TASK BRIEF: Please copy each line of the records below that holds the word "with".

EXTRACTED RECORDS:
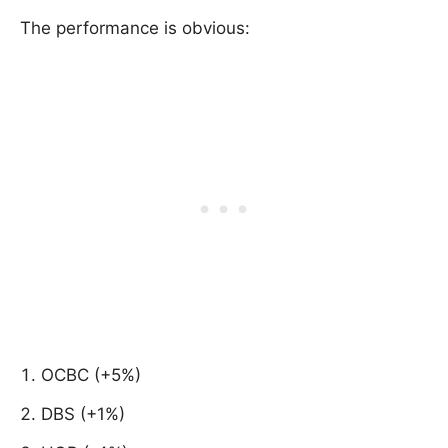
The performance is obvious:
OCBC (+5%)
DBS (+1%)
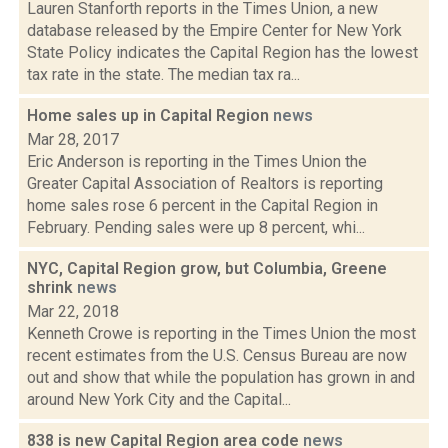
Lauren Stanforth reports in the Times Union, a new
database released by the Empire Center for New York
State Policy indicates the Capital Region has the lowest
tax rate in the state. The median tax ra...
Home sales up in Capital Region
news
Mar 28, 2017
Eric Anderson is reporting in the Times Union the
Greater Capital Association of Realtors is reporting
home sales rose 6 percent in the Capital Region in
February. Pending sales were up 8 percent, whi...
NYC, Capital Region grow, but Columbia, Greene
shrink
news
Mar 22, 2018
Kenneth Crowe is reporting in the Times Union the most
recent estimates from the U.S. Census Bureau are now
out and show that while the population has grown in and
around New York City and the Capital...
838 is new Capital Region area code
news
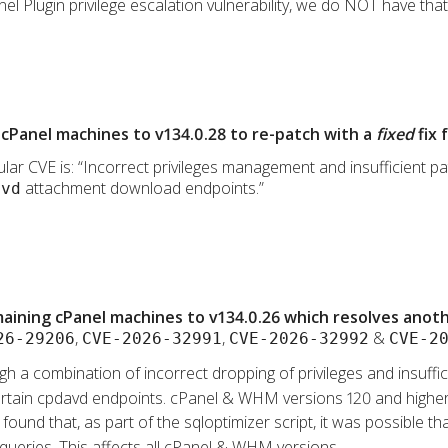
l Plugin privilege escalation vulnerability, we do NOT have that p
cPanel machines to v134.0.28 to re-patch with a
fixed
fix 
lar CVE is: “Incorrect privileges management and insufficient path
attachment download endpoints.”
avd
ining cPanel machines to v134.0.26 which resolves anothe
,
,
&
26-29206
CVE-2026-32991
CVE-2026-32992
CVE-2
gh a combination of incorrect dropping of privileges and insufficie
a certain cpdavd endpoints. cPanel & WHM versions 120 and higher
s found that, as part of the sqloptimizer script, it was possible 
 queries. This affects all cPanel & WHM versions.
---
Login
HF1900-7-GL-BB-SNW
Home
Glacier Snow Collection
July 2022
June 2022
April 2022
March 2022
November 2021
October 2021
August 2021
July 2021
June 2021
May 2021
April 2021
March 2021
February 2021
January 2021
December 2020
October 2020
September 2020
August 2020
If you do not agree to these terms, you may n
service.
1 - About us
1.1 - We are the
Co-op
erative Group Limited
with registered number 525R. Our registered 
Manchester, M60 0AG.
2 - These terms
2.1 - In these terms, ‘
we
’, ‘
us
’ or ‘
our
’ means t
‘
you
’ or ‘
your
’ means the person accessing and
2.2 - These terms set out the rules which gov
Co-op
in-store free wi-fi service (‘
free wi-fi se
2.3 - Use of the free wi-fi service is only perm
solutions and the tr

EXPECTED OUTPUT:
cPanel machines to v134.0.28 to re-patch with a
with registered number 525R. Our registered 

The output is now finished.